Confidence and Identity,  Fear Insecurity Shame,  Sexual Revolution,  Women's Sexuality

Her Royal Hotness

⚠️ Someone recently told me that we as women should focus on gaining respect from others through our intelligence and our contribution rather than on being attractive. ⚠️

I couldn’t disagree more.

Our focus shouldn’t be on gaining anything from others…and you can’t gain what you don’t already have. So if you need others to respect you….

But I also disagree with the idea that women don’t care about being attractive.

It’s BS.

It’s a rather peculiar concept…that a women would sever her sexuality in order to be accepted for something more important, meaningful or valuable…

Listen ladies: You are valuable. Period. So we can set that one aside (you don’t earn something you are). ✅

You are meaningful. ✅

And you are most certainly important. ✅

Now that you are already secure in who you are, you can call all the parts of yourself back that you cut off in the name of liberation.

You can joyously come back to being whole and wholly you. You can welcome home your brain, heart and vagina into one very happy multidimensional being, dwelling in a gloriously gorgeous body, with an overflowing heart and a bright and beaming brain. You’re welcome.

But because I love to turn things upside down…

What woman doesn’t want to be attractive⁉️

In fact, women who push for this idea of putting forth our intelligence and strength deeply desire to be attractive and beautiful, but have let that ship sail because they didn’t think they could “win” in that arena. (Hand over mouth. 🤭 Yes she said it .)

Do you know that insecurity tells us not to play games we don’t think we can win?

So when a woman doesn’t believe she is beautiful or a man doesn’t feel he is attractive, they will only play the game they know can win.

This will often show up as overcompensating in one area to the exclusion of another.

This push for intelligence and respect apart from sexuality is just that.

If you are content in who you are, confident in yourself and at peace, you don’t need to push for anything because you get to have it all.

A confident women gets what she wants. It comes to her with ease.

A confident woman embodies the sexiest most attractive energetic force – love.

Love of self and love of others – two sides of the same coin.

She doesn’t need to try.

She doesn’t need to bait or manipulate.

Her beauty isn’t used against men.

Her beauty IS. And her beauty awakens the man within the man. who now wants to give to her. To go out of his way for her. To listen to her. To open his heart to her.

A confident women doesn’t need to wave her intelligence badge in a man’s face to earn respect.

A man naturally respects a woman who knows her worth.

She rests in who she is and her essence does the work for her.

She glows, radiating light which attracts on a level deeper than mere appearance.

She is inviting, unafraid, relaxed, open, mysterious, deep and safe.

And it feels good (damn good) to be around her.

A confident woman is enchanting and holds the answers to the questions of your heart.

Listen.

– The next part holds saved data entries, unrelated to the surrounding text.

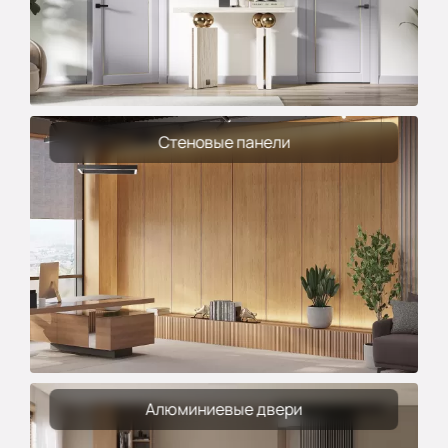
Стеновые панели
Алюминиевые двери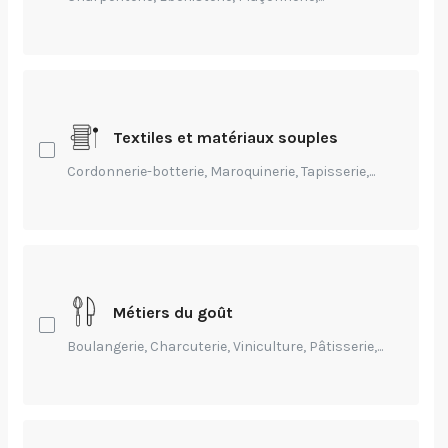
Textiles et matériaux souples
Cordonnerie-botterie, Maroquinerie, Tapisserie,...
Crédits: Thierry CARON - Divergence
Environnement,
Technique,
Transmission
Métiers du goût
Constructions
Boulangerie, Charcuterie, Viniculture, Pâtisserie,...
Intérieures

There is something about a woman who knows who she is, what she is worth and what belongs to her.

When it comes to the advice to just stick to being smart and doing good, I’ll keep doing things my way instead.

It shouldn’t be this or that.

It’s all of the above.

You get to have it all, to be it all.

I am intelligent.
I am worthy of respect.
I am a lover and a giver.
I am beautiful and sexy.

I am the full package.

And so are you.

Why would this be upsetting to anyone?

If another woman is upset with you over your confidence and beauty, she is not truly upset with you at all. She is upset with herself.

She thinks you have something she doesn’t. Which isn’t true. It’s a matter of what you choose to access and what she does not.

If you are the one who feels that way, may I offer a notion – that your frustration isn’t really with me or any other confident beautiful woman.

If you are experiencing another woman’s frustration, understand it is really with herself because she bought into a BS story about herself.

Your confidence touches on her insecurity.

What I would be thinking if I were you:

Instead of being upset with the bold way I show up, ask me how the f*ck I dropped insecurity for good.

Why not come and talk to me about how to embody all of your beauty?

I actually care about you.

I actually want you to be free.

I actually want you to know how beautiful you are inside and out.

I actually do this because I love you.

I can’t be anything other than that.

But if you judge me, shut me out or shun me, then you won’t be able to learn from me or receive from me.

And worse, you’ll be stuck in insecurity.

Look babe. I know there were some mean b*tches who tried to hurt you out of their own hurt. But not all women are competing.

Some actually want to help others rise up. I’m one of them.

Always,

Colette

P.S.  Love, you don’t have to be afraid anymore.